Shauna Roberts said...

CHARLES, I agree! What a wonderful blue.

JESSICA, thanks again for your guest post. After thinking about your post, I realized that the working-class traits that make your historical hero a hero are the same traits that appeal to women in contemporary romances about cowboys, police, firemen, military men, and men in other such jobs. I wonder why the difference? The much lower standard of living of working-class people in the past? Do you have an opinion?

Jessica Cale said...

You're absolutely right! So many of the traits are those that are seen as ideal today (in contemporary romance and real life), but I think people have a hard time imagining the lower classes in history, just because there's not so much written about them. Even in school, you get given this view of peasants or serfs as a single entity with a collective consciousness, and that's just bizarre to me. I think the preference for wealthy and titled heroes in historicals is mainly just an extension of the contemporary hero archetypes romances have been relying on for years -- the millionaire, the billionaire, the Prince, Sheikh, rich boss, etc -- that are more about wish-fulfillment. That's fine, and there's a place for that, but I don't want to see the poor or the marginalized left out of history OR romance.
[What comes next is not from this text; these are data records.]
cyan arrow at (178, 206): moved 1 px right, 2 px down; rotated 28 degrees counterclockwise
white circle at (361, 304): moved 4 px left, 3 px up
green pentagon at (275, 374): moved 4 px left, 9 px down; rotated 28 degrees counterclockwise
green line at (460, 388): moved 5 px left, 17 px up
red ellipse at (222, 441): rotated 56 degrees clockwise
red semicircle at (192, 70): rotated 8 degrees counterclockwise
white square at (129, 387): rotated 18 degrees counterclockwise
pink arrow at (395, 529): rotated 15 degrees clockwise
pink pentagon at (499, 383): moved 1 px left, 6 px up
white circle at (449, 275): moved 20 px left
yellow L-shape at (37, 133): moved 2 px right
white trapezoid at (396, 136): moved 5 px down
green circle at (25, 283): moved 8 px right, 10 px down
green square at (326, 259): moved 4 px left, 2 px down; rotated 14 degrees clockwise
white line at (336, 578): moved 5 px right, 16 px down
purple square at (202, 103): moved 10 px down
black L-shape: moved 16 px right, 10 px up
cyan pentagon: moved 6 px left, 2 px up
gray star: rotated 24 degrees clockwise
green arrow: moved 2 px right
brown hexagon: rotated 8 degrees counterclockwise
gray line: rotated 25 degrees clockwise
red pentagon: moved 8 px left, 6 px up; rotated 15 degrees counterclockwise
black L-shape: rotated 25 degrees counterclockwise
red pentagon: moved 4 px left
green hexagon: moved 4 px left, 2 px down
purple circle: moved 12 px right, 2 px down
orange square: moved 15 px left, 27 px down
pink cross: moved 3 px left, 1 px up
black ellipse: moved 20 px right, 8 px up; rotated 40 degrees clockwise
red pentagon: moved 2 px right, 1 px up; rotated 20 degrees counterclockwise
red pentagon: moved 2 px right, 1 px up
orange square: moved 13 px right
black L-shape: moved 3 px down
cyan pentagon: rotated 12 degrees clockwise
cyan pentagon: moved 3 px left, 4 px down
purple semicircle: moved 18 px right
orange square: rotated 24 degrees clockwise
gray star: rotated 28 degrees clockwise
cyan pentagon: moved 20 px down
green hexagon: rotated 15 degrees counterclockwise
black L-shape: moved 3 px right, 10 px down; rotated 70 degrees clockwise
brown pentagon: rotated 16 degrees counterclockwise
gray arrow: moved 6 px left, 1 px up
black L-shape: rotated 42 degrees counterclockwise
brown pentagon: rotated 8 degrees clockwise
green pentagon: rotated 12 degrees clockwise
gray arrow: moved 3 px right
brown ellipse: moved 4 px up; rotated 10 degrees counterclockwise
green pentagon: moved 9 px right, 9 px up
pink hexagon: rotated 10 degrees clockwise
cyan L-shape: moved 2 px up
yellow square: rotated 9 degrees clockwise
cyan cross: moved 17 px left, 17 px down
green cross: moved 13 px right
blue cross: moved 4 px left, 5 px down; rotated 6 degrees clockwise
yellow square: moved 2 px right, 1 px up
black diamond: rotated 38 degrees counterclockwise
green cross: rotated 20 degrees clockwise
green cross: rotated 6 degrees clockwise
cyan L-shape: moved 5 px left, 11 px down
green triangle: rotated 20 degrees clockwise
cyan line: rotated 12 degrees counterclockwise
The trouble is that they really have been. It's harder to research the lower classes, and it can be incredibly depressing, especially when you get into mortality rates. The standard of living was a lot lower, but in this series, I'm trying to show that that's not without its romance. What's more romantic than a man giving someone literally everything he has?

I would love to see more diverse heroes in historical romance. Just because you mainly read about the great and the wealthy in history books, doesn't mean the others weren't there. They had dreams, loves, and opinions of their own, so I think they should have their own adventures, too.